During the first decades of the 20th century, a renewed sensibility for different religious traditions distinguished German(-language) Expressionism, and especially Expressionist drama. It has long been accepted that Expressionism is characterized by a Judeo-Christian ‘Messianic’ scope. Scholarly research,however, mainly ignored that Expressionist drama also recurs to Greco-Roman and Oriental rituals in the performance of an initiatory-pedagogical experience of transformation. Paradigmatic of this reception are the plays of Oskar Kokoschka, Walter Hasenclever, Franz Werfel and Reinhard J. Sorge. In this experience,presented as a ritual act, a protagonist ‘forms’ and converts himself in an initiatory process of destruction and transformation. ‘Form’ adapts both a classical ‘Bildungs’ideal and the Dionysian view on transformation as a generative force, primarily mediated by Nietzsche.
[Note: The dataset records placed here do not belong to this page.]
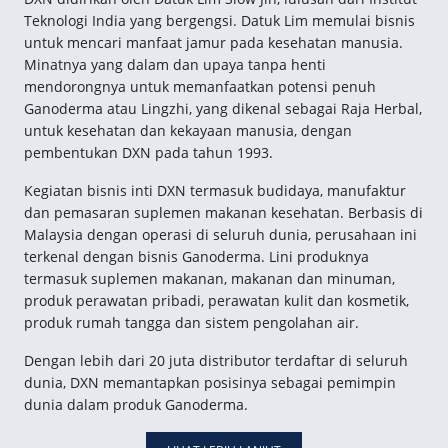
Teknologi India yang bergengsi. Datuk Lim memulai bisnis
untuk mencari manfaat jamur pada kesehatan manusia.
Minatnya yang dalam dan upaya tanpa henti
mendorongnya untuk memanfaatkan potensi penuh
Ganoderma atau Lingzhi, yang dikenal sebagai Raja Herbal,
untuk kesehatan dan kekayaan manusia, dengan
pembentukan DXN pada tahun 1993.
Kegiatan bisnis inti DXN termasuk budidaya, manufaktur
dan pemasaran suplemen makanan kesehatan. Berbasis di
Malaysia dengan operasi di seluruh dunia, perusahaan ini
terkenal dengan bisnis Ganoderma. Lini produknya
termasuk suplemen makanan, makanan dan minuman,
produk perawatan pribadi, perawatan kulit dan kosmetik,
produk rumah tangga dan sistem pengolahan air.
Dengan lebih dari 20 juta distributor terdaftar di seluruh
dunia, DXN memantapkan posisinya sebagai pemimpin
dunia dalam produk Ganoderma.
In critical essays and journals these authors reflected on the dramatic form in religious terms, expressing the hope that drama would serve as a modern religion. In this way, 'form' has poetological implications as well.

Although Expressionism has been primarily associated with form destruction and radical modernity, I will argue that Expressionist drama’s syncretic reception of ancient initiatory rituals and mystery cults requires a redefinition of form as a creative-pedagogical concept, to which these dramatists attributed a reformatorypotential both on the personal and social level.